#### AVAILABLE RECORDS ####

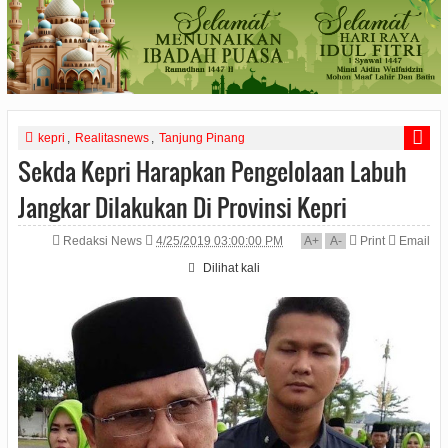
kepri
,
Realitasnews
,
Tanjung Pinang
Sekda Kepri Harapkan Pengelolaan Labuh
Jangkar Dilakukan Di Provinsi Kepri
Redaksi News
4/25/2019 03:00:00 PM
A
+
A
-
Print
Email
Dilihat
kali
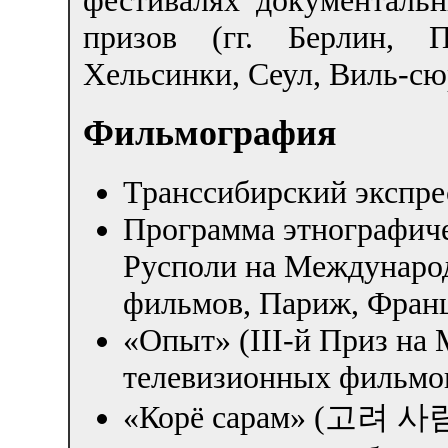
призов (гг. Берлин, 
Хельсинки, Сеул, Виль-сю
Фильмография
Транссибирский экспрес
Программа этнографич
Русполи на Междунаро
фильмов, Париж, Франц
«Опыт» (III-й Приз на
телевизионных фильмов
«Корё сарам» (고려 사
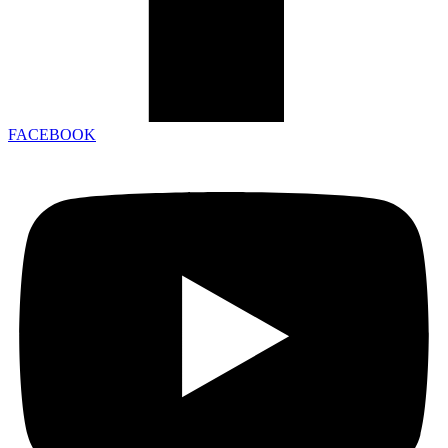
FACEBOOK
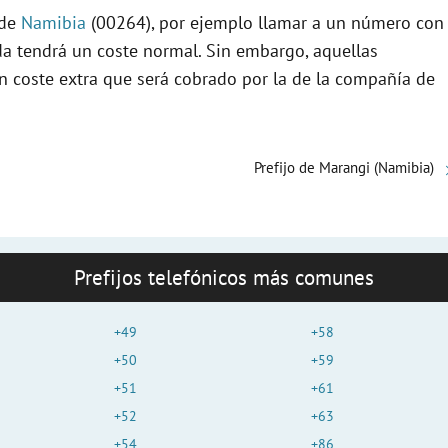
 de
Namibia
(00264), por ejemplo llamar a un número con
da tendrá un coste normal. Sin embargo, aquellas
n coste extra que será cobrado por la de la compañía de
Prefijo de Marangi (Namibia)
Prefijos telefónicos más comunes
+49
+58
+50
+59
+51
+61
+52
+63
+54
+86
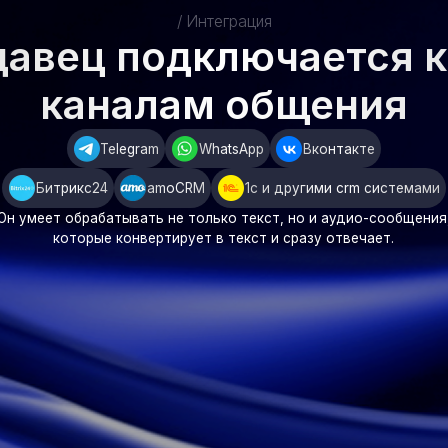
/ Как работает решение
одавец работает за вас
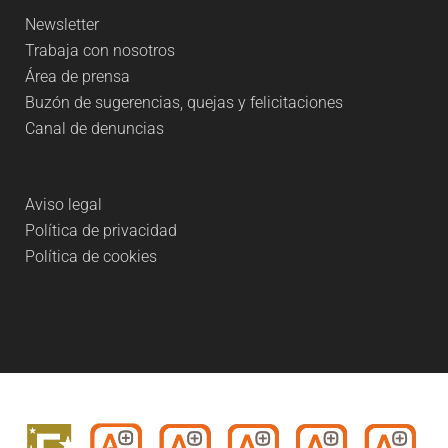
Newsletter
Trabaja con nosotros
Área de prensa
Buzón de sugerencias, quejas y felicitaciones
Canal de denuncias
Aviso legal
Política de privacidad
Política de cookies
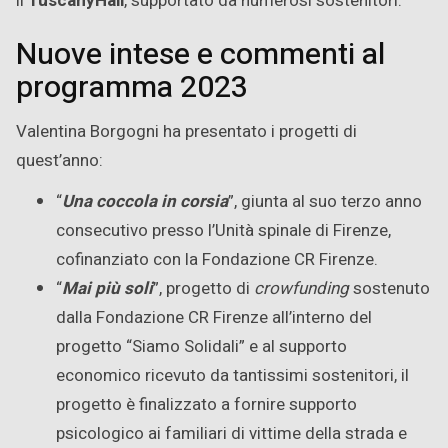
il
TuscanyHall
, supportato da numerosi sostenitori.
Nuove intese e commenti al
programma 2023
Valentina Borgogni ha presentato i progetti di
quest’anno:
“
Una coccola in corsia
”, giunta al suo terzo anno
consecutivo presso l’Unità spinale di Firenze,
cofinanziato con la Fondazione CR Firenze.
“
Mai più soli
”, progetto di
crowfunding
sostenuto
dalla Fondazione CR Firenze all’interno del
progetto “Siamo Solidali” e al supporto
economico ricevuto da tantissimi sostenitori, il
progetto è finalizzato a fornire supporto
psicologico ai familiari di vittime della strada e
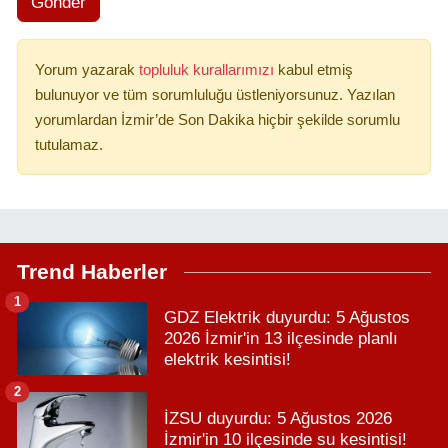
Gönder
Yorum yazarak
topluluk kurallarımızı
kabul etmiş
bulunuyor ve tüm sorumluluğu üstleniyorsunuz. Yazılan
yorumlardan İzmir’de Son Dakika hiçbir şekilde sorumlu
tutulamaz.
Trend Haberler
1
GDZ Elektrik duyurdu: 5 Ağustos
2026 İzmir'in 13 ilçesinde planlı
elektrik kesintisi!
2
İZSU duyurdu: 5 Ağustos 2026
İzmir'in 10 ilçesinde su kesintisi!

####

The answer must consist of every line above that contains the word "ilçesinde".

2026 İzmir'in 13 ilçesinde planlı
İzmir'in 10 ilçesinde su kesintisi!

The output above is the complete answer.